_The data_
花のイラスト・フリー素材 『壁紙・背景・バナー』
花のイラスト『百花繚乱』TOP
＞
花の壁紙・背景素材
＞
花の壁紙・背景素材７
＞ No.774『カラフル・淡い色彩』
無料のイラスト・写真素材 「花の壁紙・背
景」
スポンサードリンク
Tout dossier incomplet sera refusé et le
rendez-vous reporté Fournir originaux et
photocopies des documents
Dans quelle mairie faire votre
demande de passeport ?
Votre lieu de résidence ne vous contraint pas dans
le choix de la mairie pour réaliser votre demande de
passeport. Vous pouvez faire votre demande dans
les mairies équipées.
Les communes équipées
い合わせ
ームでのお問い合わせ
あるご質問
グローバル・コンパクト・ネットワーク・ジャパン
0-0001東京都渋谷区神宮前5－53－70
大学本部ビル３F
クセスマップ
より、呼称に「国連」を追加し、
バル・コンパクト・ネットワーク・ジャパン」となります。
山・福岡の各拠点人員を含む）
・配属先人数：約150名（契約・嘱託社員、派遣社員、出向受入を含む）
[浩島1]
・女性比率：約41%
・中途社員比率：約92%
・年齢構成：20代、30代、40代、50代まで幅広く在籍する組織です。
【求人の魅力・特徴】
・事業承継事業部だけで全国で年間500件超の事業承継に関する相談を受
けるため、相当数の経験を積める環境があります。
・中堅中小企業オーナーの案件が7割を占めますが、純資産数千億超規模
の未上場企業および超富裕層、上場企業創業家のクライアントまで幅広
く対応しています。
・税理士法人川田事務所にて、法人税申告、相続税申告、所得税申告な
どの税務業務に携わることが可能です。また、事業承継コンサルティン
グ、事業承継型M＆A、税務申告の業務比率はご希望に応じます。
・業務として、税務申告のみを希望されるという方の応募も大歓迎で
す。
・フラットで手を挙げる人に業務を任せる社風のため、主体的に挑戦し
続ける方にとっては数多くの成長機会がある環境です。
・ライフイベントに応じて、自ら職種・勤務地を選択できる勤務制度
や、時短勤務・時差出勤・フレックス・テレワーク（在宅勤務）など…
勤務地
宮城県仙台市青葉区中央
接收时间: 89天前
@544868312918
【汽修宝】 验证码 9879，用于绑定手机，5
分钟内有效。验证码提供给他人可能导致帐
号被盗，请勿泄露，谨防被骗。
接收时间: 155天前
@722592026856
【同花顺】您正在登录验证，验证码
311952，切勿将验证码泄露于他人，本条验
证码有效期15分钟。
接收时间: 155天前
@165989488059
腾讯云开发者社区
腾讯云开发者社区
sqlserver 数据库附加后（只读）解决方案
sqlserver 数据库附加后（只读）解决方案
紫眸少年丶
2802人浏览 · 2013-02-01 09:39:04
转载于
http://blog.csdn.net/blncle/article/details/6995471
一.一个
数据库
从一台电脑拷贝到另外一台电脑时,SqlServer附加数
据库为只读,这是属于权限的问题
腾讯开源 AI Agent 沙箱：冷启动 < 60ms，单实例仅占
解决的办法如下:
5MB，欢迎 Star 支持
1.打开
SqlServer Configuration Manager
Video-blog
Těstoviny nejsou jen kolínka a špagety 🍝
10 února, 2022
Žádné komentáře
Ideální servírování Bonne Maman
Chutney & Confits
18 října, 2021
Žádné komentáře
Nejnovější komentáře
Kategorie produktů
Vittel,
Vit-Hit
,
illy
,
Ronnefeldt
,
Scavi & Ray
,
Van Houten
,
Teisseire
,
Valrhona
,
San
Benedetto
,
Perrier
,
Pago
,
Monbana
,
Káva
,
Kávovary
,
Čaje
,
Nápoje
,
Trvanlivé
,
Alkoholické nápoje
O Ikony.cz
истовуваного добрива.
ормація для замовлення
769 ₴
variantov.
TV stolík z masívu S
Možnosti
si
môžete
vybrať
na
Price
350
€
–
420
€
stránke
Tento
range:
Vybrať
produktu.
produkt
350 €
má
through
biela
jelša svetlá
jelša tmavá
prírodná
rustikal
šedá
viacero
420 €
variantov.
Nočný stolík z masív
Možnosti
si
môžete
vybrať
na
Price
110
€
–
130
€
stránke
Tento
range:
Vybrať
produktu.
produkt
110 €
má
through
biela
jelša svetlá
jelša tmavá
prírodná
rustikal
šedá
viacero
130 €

_The problem_
Print the data in full, with each line exactly as given.

_Answer below_
花のイラスト・フリー素材 『壁紙・背景・バナー』
花のイラスト『百花繚乱』TOP
＞
花の壁紙・背景素材
＞
花の壁紙・背景素材７
＞ No.774『カラフル・淡い色彩』
無料のイラスト・写真素材 「花の壁紙・背
景」
スポンサードリンク
Tout dossier incomplet sera refusé et le
rendez-vous reporté Fournir originaux et
photocopies des documents
Dans quelle mairie faire votre
demande de passeport ?
Votre lieu de résidence ne vous contraint pas dans
le choix de la mairie pour réaliser votre demande de
passeport. Vous pouvez faire votre demande dans
les mairies équipées.
Les communes équipées
い合わせ
ームでのお問い合わせ
あるご質問
グローバル・コンパクト・ネットワーク・ジャパン
0-0001東京都渋谷区神宮前5－53－70
大学本部ビル３F
クセスマップ
より、呼称に「国連」を追加し、
バル・コンパクト・ネットワーク・ジャパン」となります。
山・福岡の各拠点人員を含む）
・配属先人数：約150名（契約・嘱託社員、派遣社員、出向受入を含む）
[浩島1]
・女性比率：約41%
・中途社員比率：約92%
・年齢構成：20代、30代、40代、50代まで幅広く在籍する組織です。
【求人の魅力・特徴】
・事業承継事業部だけで全国で年間500件超の事業承継に関する相談を受
けるため、相当数の経験を積める環境があります。
・中堅中小企業オーナーの案件が7割を占めますが、純資産数千億超規模
の未上場企業および超富裕層、上場企業創業家のクライアントまで幅広
く対応しています。
・税理士法人川田事務所にて、法人税申告、相続税申告、所得税申告な
どの税務業務に携わることが可能です。また、事業承継コンサルティン
グ、事業承継型M＆A、税務申告の業務比率はご希望に応じます。
・業務として、税務申告のみを希望されるという方の応募も大歓迎で
す。
・フラットで手を挙げる人に業務を任せる社風のため、主体的に挑戦し
続ける方にとっては数多くの成長機会がある環境です。
・ライフイベントに応じて、自ら職種・勤務地を選択できる勤務制度
や、時短勤務・時差出勤・フレックス・テレワーク（在宅勤務）など…
勤務地
宮城県仙台市青葉区中央
接收时间: 89天前
@544868312918
【汽修宝】 验证码 9879，用于绑定手机，5
分钟内有效。验证码提供给他人可能导致帐
号被盗，请勿泄露，谨防被骗。
接收时间: 155天前
@722592026856
【同花顺】您正在登录验证，验证码
311952，切勿将验证码泄露于他人，本条验
证码有效期15分钟。
接收时间: 155天前
@165989488059
腾讯云开发者社区
腾讯云开发者社区
sqlserver 数据库附加后（只读）解决方案
sqlserver 数据库附加后（只读）解决方案
紫眸少年丶
2802人浏览 · 2013-02-01 09:39:04
转载于
http://blog.csdn.net/blncle/article/details/6995471
一.一个
数据库
从一台电脑拷贝到另外一台电脑时,SqlServer附加数
据库为只读,这是属于权限的问题
腾讯开源 AI Agent 沙箱：冷启动 < 60ms，单实例仅占
解决的办法如下:
5MB，欢迎 Star 支持
1.打开
SqlServer Configuration Manager
Video-blog
Těstoviny nejsou jen kolínka a špagety 🍝
10 února, 2022
Žádné komentáře
Ideální servírování Bonne Maman
Chutney & Confits
18 října, 2021
Žádné komentáře
Nejnovější komentáře
Kategorie produktů
Vittel,
Vit-Hit
,
illy
,
Ronnefeldt
,
Scavi & Ray
,
Van Houten
,
Teisseire
,
Valrhona
,
San
Benedetto
,
Perrier
,
Pago
,
Monbana
,
Káva
,
Kávovary
,
Čaje
,
Nápoje
,
Trvanlivé
,
Alkoholické nápoje
O Ikony.cz
истовуваного добрива.
ормація для замовлення
769 ₴
variantov.
TV stolík z masívu S
Možnosti
si
môžete
vybrať
na
Price
350
€
–
420
€
stránke
Tento
range:
Vybrať
produktu.
produkt
350 €
má
through
biela
jelša svetlá
jelša tmavá
prírodná
rustikal
šedá
viacero
420 €
variantov.
Nočný stolík z masív
Možnosti
si
môžete
vybrať
na
Price
110
€
–
130
€
stránke
Tento
range:
Vybrať
produktu.
produkt
110 €
má
through
biela
jelša svetlá
jelša tmavá
prírodná
rustikal
šedá
viacero
130 €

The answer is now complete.